Ethnic Theater - Jewish
"Two Faiths, One Voice"
The 2000-year relationship between Jews and Christians has been marked by hatred, cruelty, ignorance—anti-Semitism that has run rampant. Down through the ages Jews in Europe have been treated, at the very least, as a despised minority. At the very worst—deportation, destruction, devastation, the Inquisition, the Holocaust.
Not that one can downplay these facts, but there is a surprising counterpart. In spite of all, there were always the arts. As people migrated across many lands and cultures impacted, the arts have allowed diverse peoples to reach across barriers, to surmount insurmountable differences.
And now we discover, in a newly-released—and very exciting--recording, that Jews and Christians have indeed sung the same song for centuries. Two gifted performers, who are also noted folklorists, have collaborated on a recording of Jewish/Christian music—pointing to the similarities and the influence that each genre has had on the other.
The new recording, titled “Two Faiths, One Voice,” traces the surprising synergies between Eastern-European (Jewish and Christian) and Middle-Eastern (Jewish and Arabic) music down through the centuries. It follows Sephardic music as it wanders from country to country, from Medieval Spain to modern Eastern Europe.
The duo which compiled this remarkable material are Gerard Edery, a Morroccan-born musical folklorist, singer and guitarist, and Maria Krupoves, a folklorist, performer and professor at the Vilnius Jewish Institute in Vilnius, Lithuania. Though Edery is Jewish, and Krupoves of Christian heritage, they share mutual goals and comparable talents. Edery sings in fifteen languages and speaks four fluently. In preparing recordings, he continually researches and finds music and stories from Europe, the Middle East, South America and ancient Persia. Krupoves sings in twelve languages and dialects and is fluent in seven. She, too, has played an important role in preserving Jewish folk tradition. Their CD, produced by Edery and Frank Wolf, was recorded in Vilnius, Warsaw and New York City under Edery’s label, which is Sefarad Records.
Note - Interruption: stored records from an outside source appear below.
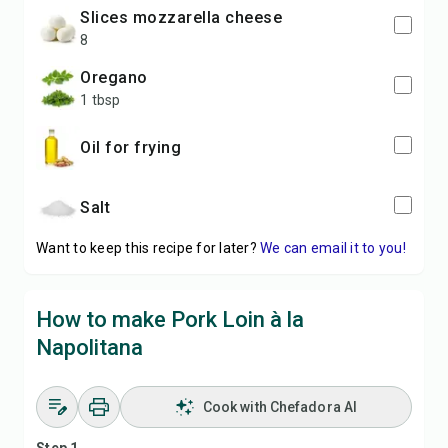
slices mozzarella cheese
8
oregano
1 tbsp
oil for frying
salt
Want to keep this recipe for later?
We can email it to you!
How to make Pork Loin à la
Napolitana
Cook with Chefadora AI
Recently we were treated to an evening which celebrated “Two Faiths, One Voice” at a cabaret in the East Village, Manhattan. Both Edery and Krupoves, having traveled to the States, were on hand to take us on their magic carpet. The music was haunting, always in a minor key, and indeed it was difficult to determine whether the melodies came from Jewish or Christian sources. In spite of their formidable academic credentials, both are compelling performers and accomplished musicians.